In both the systems same kinds of opportunities are not provided for social mobility. Because, in both the societies the factors that determine the statuses of the individuals differ radically. There is a close link between the way in which individuals obtain their statuses and the nature of social mobility. In the caste system, the status is determined by birth. Since birth cannot be changed, the status which is determined on the basis of birth cannot be changed.

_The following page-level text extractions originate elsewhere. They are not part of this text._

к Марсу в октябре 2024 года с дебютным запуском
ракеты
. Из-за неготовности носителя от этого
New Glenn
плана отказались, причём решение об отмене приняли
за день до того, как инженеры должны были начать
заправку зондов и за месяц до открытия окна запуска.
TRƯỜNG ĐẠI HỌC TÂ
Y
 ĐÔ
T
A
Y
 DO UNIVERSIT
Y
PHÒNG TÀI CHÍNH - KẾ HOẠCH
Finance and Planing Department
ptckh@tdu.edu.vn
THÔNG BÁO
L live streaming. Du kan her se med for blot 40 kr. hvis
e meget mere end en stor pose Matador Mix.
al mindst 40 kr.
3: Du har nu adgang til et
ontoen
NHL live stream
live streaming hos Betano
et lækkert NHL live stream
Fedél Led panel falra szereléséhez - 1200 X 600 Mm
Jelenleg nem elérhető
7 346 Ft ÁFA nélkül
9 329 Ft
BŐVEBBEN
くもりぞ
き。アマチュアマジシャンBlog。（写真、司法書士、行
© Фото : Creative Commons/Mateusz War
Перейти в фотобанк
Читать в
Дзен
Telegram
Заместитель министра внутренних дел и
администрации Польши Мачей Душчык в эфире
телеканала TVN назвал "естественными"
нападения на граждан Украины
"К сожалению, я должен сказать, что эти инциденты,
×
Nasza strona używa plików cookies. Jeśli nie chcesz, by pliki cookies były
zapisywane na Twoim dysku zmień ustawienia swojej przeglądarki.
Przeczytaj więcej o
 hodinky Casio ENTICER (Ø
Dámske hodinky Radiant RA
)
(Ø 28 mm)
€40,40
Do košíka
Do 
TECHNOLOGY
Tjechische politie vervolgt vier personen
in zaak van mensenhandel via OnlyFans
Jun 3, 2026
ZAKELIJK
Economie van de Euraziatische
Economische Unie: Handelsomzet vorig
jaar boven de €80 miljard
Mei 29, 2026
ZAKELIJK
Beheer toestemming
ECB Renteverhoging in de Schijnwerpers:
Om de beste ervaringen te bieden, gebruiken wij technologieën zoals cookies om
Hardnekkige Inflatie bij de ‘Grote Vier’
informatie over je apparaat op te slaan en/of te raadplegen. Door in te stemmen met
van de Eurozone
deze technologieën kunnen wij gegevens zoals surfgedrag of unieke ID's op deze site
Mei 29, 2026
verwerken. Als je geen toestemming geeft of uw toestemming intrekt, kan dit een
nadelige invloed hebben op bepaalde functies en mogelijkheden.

For example, a Harijan cannot attain the status of a Vokkaliga, or Lingayat or Brahmin. Similarly, a Brahmin, born as a Brahmin, dies as a Brahmin. Caste-statuses cannot be changed. Hence, the caste as a form of social stratification does not facilitate vertical social mobility. It is for this reason the caste system is called a ‘closed system’, and the caste-ridden society, the ‘immobile’ society. In a class system opportunities are provided for social mobility. Here, the status is determined mainly by the talents, intelligence, wealth and achievements of the persons. The status is not ascribed by birth but ‘achieved’ by individual attempts.
For example, by his endless efforts and struggles a labourer may become the owner of a factory, a salesman of a business house, the owner of a business firm, and so on. There is scope for the improvement of the social status in the class system. Hence, the class System is called an ‘open system’, and the open-class society the ‘mobile’ society. As and when the society becomes more and more complex, and the life of its members improves, individuals may find better opportunities for the expression of their abilities and talents. But in no society all the deserving individuals can obtain statuses of their liking, desires and expectations. As Sorokin has pointed out in his “Social Mobility”, only in an ‘ideal’ society all the individuals get employments and statuses in accordance with their capacities. At the same time, it is not possible to make people to confine to their status when once they occupy or assume a status without going away from it, or changing it in any manner.
For example, even in the so called ‘immobile’ society like India, though a Harijan cannot change his caste-status, he can change his educational, economic, employment and political status. In this sense, there are no completely ‘open’ and mobile societies and completely ‘closed’ and ‘immobile’ societies. Principal Types of Social Stratification: Caste-Estates and Social Class: Sociologists have recognised three major types of social stratification: Caste, estates and social class. Of these, caste system with all its peculiar features is to be found in India only. Estate system as a kind of stratification system existed in Europe during the medieval period. But social classes are almost universal in nature.
They are found in all the civilised, industrialised and literate societies of the world. These stratification systems decide largely the position that a man occupies in society. The extent of social mobility is mostly conditioned by them. The range of one’s social contacts is almost fixed by one’s caste or estate or class. They influence and condition the way of life of people or their ‘life-styles’ to a very great extent.